=== TASK DETAILS ===
Every line in the records below between the one holding "Wrap output in <instances>...</instances>. Detect every" and the one holding "right lung upper lobe — segment it.", inclusive, is to be set down exactly; all other lines are to be left out.

BEGIN DATA SHOWN

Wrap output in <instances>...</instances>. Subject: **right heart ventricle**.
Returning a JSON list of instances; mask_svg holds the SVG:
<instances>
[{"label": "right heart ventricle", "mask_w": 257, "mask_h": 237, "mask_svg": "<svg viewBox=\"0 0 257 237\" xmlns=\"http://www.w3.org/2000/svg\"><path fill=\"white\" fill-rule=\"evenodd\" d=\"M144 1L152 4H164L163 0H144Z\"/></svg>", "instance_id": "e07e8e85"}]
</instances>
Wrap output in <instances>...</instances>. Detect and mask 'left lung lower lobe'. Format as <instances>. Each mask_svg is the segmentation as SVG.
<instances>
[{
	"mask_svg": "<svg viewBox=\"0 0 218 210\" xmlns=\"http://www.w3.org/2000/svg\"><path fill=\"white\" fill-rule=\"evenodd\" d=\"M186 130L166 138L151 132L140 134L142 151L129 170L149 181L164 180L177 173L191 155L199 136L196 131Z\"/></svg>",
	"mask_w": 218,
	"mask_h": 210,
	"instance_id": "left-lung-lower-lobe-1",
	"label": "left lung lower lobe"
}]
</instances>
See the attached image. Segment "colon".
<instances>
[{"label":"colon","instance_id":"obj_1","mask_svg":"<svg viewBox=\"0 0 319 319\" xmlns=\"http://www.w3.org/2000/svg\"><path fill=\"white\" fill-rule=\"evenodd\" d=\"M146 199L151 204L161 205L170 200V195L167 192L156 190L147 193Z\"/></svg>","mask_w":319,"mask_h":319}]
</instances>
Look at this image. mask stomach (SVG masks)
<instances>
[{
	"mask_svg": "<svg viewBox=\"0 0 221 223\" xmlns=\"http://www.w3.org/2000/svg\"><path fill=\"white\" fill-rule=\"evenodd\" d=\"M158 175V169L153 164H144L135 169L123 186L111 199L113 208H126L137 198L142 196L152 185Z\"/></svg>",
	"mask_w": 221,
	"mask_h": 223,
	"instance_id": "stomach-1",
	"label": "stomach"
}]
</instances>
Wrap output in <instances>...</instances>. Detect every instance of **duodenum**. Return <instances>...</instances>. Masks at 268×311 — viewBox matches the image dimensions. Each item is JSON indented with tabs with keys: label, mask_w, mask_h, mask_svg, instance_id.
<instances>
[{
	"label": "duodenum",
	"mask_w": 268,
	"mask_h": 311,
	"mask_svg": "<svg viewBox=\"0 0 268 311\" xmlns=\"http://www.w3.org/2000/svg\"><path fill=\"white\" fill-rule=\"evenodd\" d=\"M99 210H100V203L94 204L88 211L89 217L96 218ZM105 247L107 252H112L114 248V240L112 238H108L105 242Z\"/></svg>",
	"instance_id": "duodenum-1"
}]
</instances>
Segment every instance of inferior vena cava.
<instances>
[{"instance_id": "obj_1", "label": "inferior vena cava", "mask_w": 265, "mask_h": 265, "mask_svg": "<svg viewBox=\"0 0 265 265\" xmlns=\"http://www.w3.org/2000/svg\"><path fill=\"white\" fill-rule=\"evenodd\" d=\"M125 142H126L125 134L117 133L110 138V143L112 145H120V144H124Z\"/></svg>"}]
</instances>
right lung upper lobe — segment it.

END DATA SHOWN
BEGIN DATA SHOWN

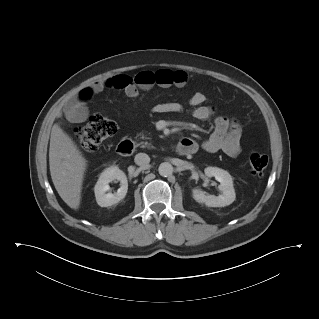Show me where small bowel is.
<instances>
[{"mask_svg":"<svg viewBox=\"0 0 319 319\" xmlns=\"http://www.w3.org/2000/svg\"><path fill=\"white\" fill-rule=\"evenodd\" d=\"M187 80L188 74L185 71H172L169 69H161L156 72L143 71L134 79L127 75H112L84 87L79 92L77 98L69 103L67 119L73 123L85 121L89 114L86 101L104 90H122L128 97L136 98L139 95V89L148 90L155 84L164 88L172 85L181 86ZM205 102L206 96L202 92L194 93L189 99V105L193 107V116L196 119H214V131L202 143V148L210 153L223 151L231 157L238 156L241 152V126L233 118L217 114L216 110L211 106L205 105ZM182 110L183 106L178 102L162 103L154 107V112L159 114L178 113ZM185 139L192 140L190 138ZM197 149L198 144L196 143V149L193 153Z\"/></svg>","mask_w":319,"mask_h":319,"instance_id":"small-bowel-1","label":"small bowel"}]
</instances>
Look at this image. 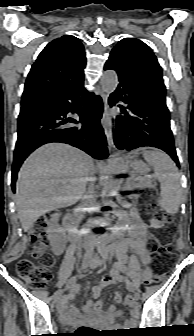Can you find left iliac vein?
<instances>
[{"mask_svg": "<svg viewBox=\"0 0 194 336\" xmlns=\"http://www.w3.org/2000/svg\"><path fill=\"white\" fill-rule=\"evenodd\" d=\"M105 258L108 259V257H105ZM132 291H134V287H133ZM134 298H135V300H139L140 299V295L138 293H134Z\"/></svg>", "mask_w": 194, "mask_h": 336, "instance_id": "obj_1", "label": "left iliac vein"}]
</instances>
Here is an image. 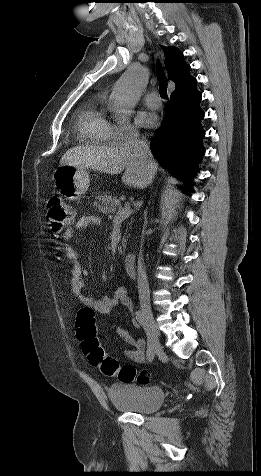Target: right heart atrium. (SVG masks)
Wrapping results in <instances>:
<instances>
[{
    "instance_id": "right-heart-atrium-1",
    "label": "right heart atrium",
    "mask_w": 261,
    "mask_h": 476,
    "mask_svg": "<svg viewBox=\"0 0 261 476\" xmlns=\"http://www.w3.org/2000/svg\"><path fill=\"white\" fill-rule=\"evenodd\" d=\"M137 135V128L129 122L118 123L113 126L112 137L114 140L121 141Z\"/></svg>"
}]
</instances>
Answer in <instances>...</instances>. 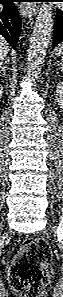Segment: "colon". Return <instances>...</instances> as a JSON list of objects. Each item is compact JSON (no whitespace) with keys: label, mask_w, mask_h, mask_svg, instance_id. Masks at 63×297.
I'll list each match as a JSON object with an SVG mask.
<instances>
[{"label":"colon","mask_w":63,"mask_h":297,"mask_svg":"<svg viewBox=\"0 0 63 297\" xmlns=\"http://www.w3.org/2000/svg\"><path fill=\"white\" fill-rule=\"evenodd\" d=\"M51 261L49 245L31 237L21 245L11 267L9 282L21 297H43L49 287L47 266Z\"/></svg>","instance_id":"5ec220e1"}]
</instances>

END DATA SHOWN

=== EXERCISE ANSWER ===
Wrap output in <instances>...</instances>. Detect every instance of **duodenum**. Return <instances>...</instances>. Masks at 268×311 — viewBox matches the image dimensions. Each item is JSON indented with tabs with keys: label, mask_w, mask_h, mask_svg, instance_id.
<instances>
[{
	"label": "duodenum",
	"mask_w": 268,
	"mask_h": 311,
	"mask_svg": "<svg viewBox=\"0 0 268 311\" xmlns=\"http://www.w3.org/2000/svg\"><path fill=\"white\" fill-rule=\"evenodd\" d=\"M99 210H100V203L94 204L88 211L89 217L96 218ZM105 247L107 252H112L114 248V240L112 238H108L105 242Z\"/></svg>",
	"instance_id": "duodenum-1"
}]
</instances>
Segment every instance of inferior vena cava.
<instances>
[{"instance_id": "obj_1", "label": "inferior vena cava", "mask_w": 265, "mask_h": 265, "mask_svg": "<svg viewBox=\"0 0 265 265\" xmlns=\"http://www.w3.org/2000/svg\"><path fill=\"white\" fill-rule=\"evenodd\" d=\"M125 142H126L125 134L117 133L110 138V143L112 145H120V144H124Z\"/></svg>"}]
</instances>
right lung upper lobe — segment it.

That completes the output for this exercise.